A “comédia de erros” da votação do ajuste fiscal do PT

07 de maio de 2015 14h44

O que segue poderia ser o roteiro de uma peça de teatro estilo “comédia de erros” mas aconteceu de verdade:

Ato 1: Segundo turno da campanha eleitoral: Dilma afirma que não vai tirar direitos dos trabalhadores “nem que a vaca tussa” e ataca o candidato do PSDB dizendo que ele vai promover um ajuste contra o povo e retirar direitos.

Ato 2: Depois de vencer as eleições Dilma nomeia Joaquim Levy para executar o ajuste que ela acusou Aécio de defender. Além disso edita as Medidas Provisórias 664 e 665. A primeira muda as regras dos benefícios previdenciários, dificultando o acesso à pensão por morte e diminuindo o teto do valor do auxílio doença. A segunda dificulta o primeiro acesso ao seguro desemprego, deixando de fora cerca de 64% dos trabalhadores demitidos, segundo o DIEESE.

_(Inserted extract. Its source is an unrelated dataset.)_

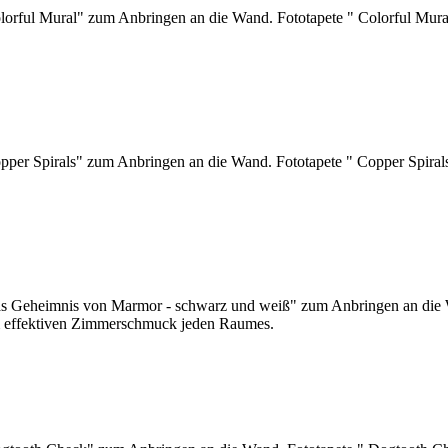
olorful Mural" zum Anbringen an die Wand. Fototapete " Colorful Mur
opper Spirals" zum Anbringen an die Wand. Fototapete " Copper Spiral
 Das Geheimnis von Marmor - schwarz und weiß" zum Anbringen an die
m effektiven Zimmerschmuck jeden Raumes.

Ato 3: O PT veicula um programa de TV no qual se diz o grande defensor dos direitos dos trabalhadores. Lula ataca as terceirizações mas nada fala sobre as MPs.

Ato 4: O PMDB diz que só vai votar a favor das MPs se o PT fechar questão e votar unido.

Ato 5: Entra em votação a MP 665. O PT e o PMDB votam a favor. O PSDB vota contra.

O público se revolta, vai embora e pede o dinheiro do ingresso de volta. No caso, o seu voto de volta!